Not recommended for publication in the official reports.



[1]  All references to the Wisconsin Statutes are to the 2009-10 version unless otherwise noted.

[2] The Saladins also filed suit against Verdin and her insurer, Progressive Universal Insurance Company.  Both were dismissed from the case upon Progressive Universal’s payment of its $50,000 policy limit.

[3]  There are numerous other parties to the lawsuit who we do not need to expressly name to resolve the issue raised on appeal.

[4]  In its appellate brief, Progressive Northern claims that the “Saladins erroneously argue that ‘Progressive Northern is seeking to limit stacking of underinsured motorist coverage,’” and that instead, “Progressive Northern’s position has always been that there is simply no UIM coverage to be stacked.”  (Record cites omitted.)  We disagree.  First, the record shows that the Saladins have accurately articulated Progressive Northern’s position now and at summary judgment.  At the summary judgment hearing, Progressive Northern’s attorney summarized Progressive Northern’s position thusly:

[I]t is the defendant’s position that the statute that we’re referring to and relying upon, [Wis. Stat.] §[]632.32(5)(j), is still good law. … And an insurance company is still allowed even under the “Truth in Auto Insurance” provisions to preclude coverage, whether it’s uninsured, whether it’s medical payments, [whether] it’s property damage, whether it’s bodily injury, based upon the fact that the person was operating a vehicle that isn’t listed in the policy.

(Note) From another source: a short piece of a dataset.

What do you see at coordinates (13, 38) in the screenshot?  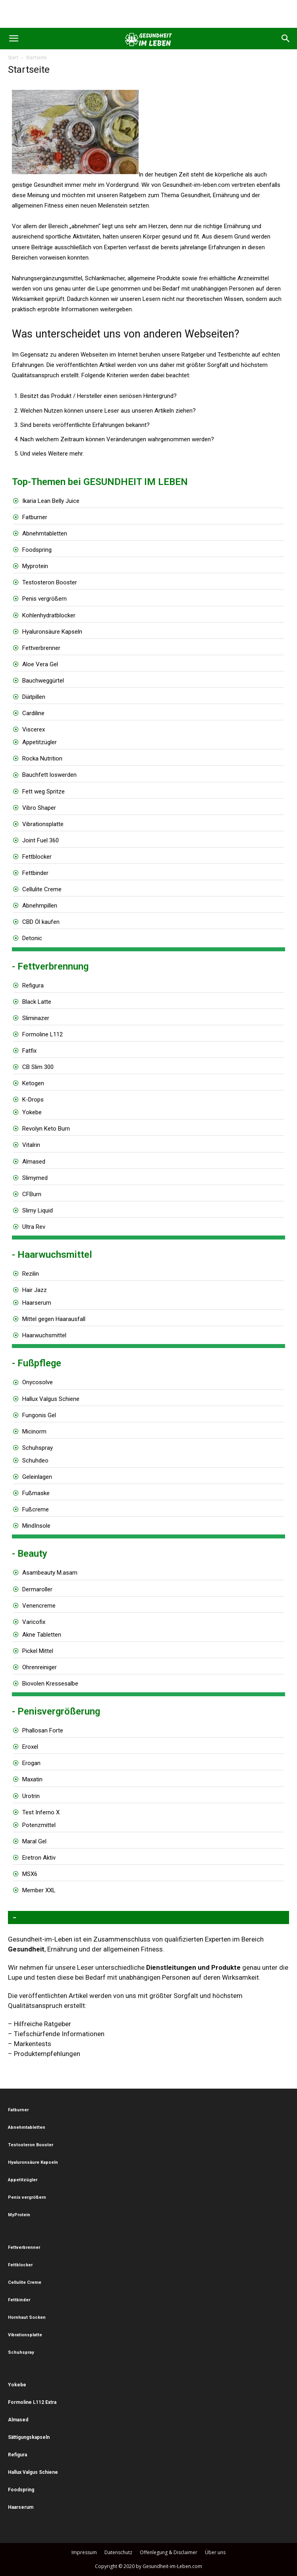 I see `[button]` at bounding box center [13, 38]. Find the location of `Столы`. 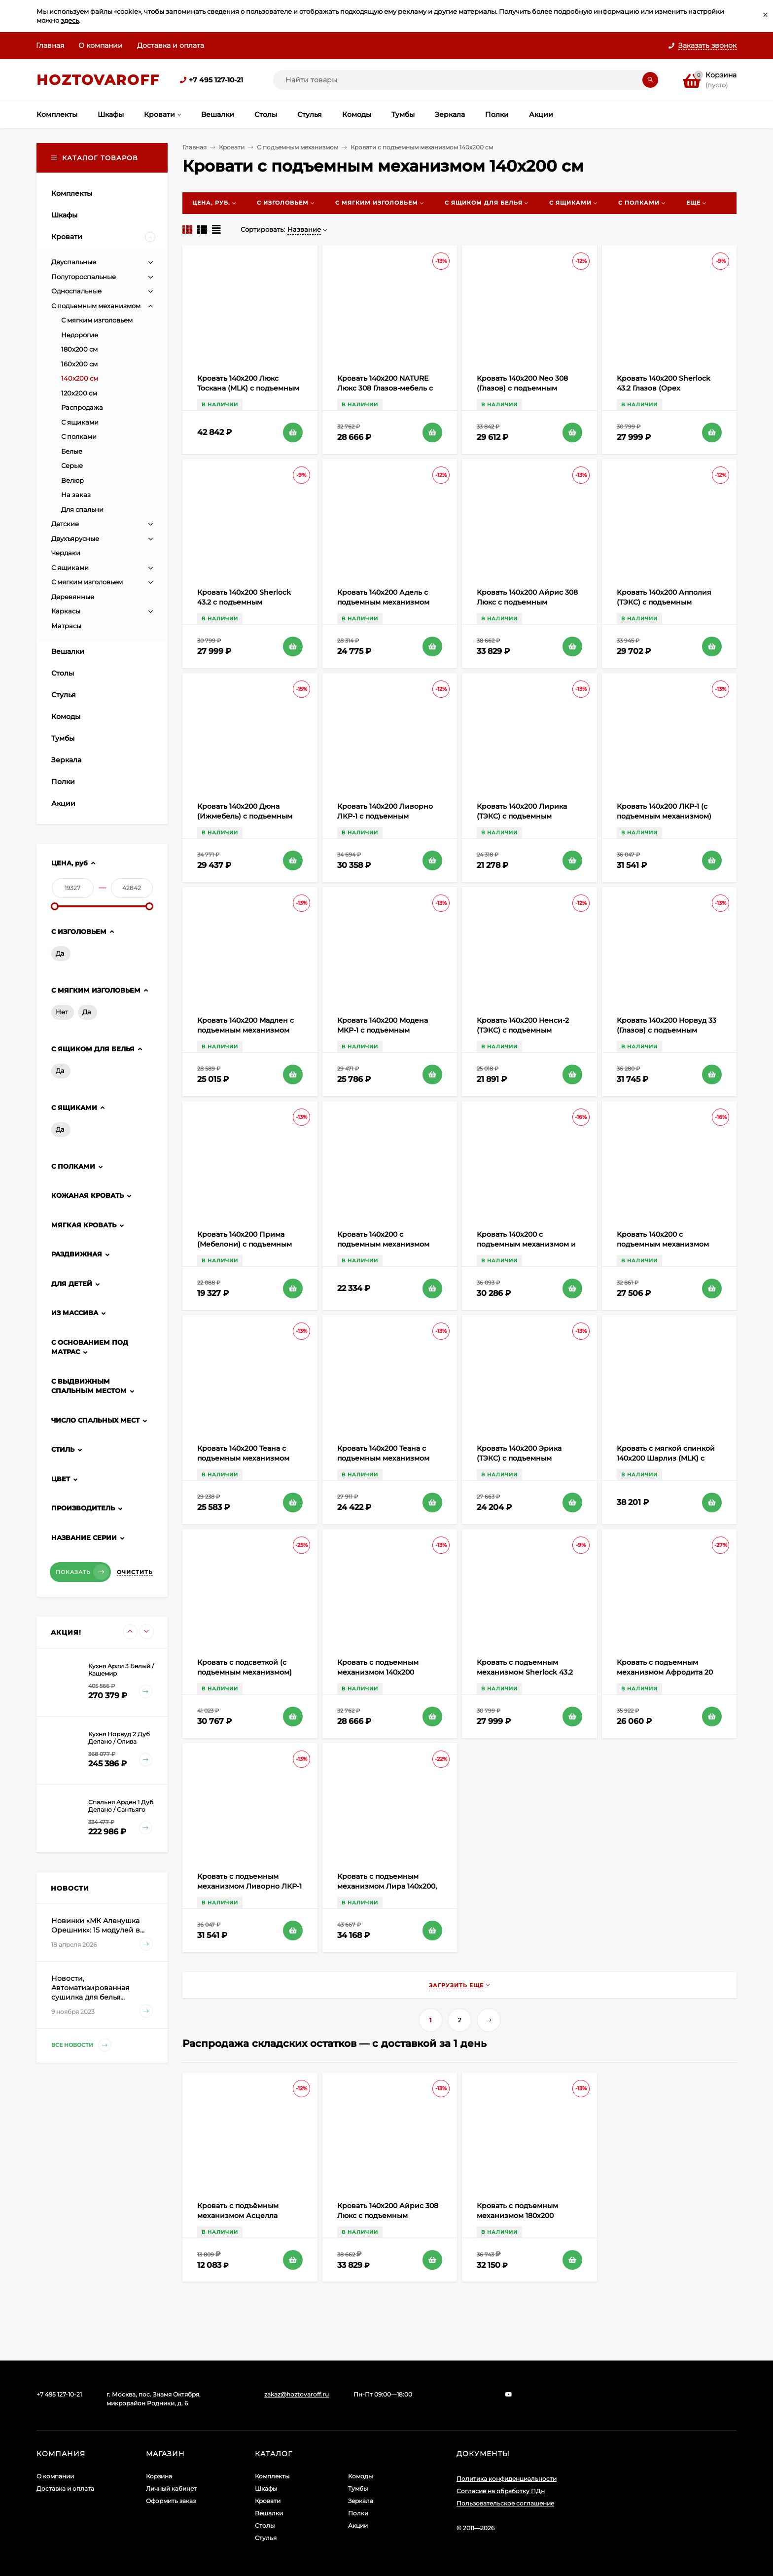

In other words, Progressive Northern’s argument on summary judgment was exactly as the Saladins, and now this court, have stated, that is, Progressive Northern seeks to limit stacking of insurance coverage pursuant to § 632.32(5)(j).  Second, to the extent that Progressive Northern’s argument is as it now states—that there is no UIM coverage to stack—it is simply attempting to artfully rephrase its old argument.  The parties agree that the Saladins’ Progressive Northern insurance policy provides UIM coverage for Mark’s motorcycles.  The question is whether the policy’s “drive other cars” exclusion, which prohibits using that UIM coverage for another vehicle not listed in the policy, is valid.  However Progressive Northern wishes to package its argument, the issue before us is the same.